### WHAT YOU ARE ASKED TO DO
Nothing except the pictures should be left out when you reproduce the listing exactly.

### INFORMATION SUPPLIED
● ● ●

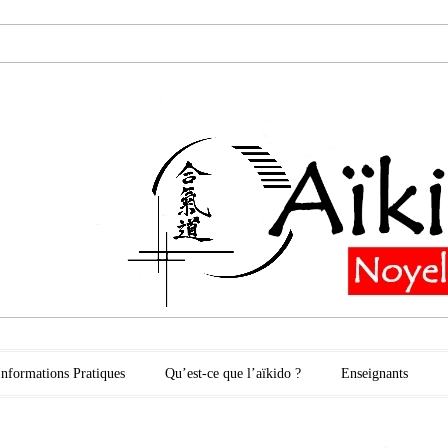
oyelles les Secli
Informations Pratiques
Qu’est-ce que l’aïkido ?
Enseignants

● ● ●

### RESPONSE TO THIS TASK
oyelles les Secli
Informations Pratiques
Qu’est-ce que l’aïkido ?
Enseignants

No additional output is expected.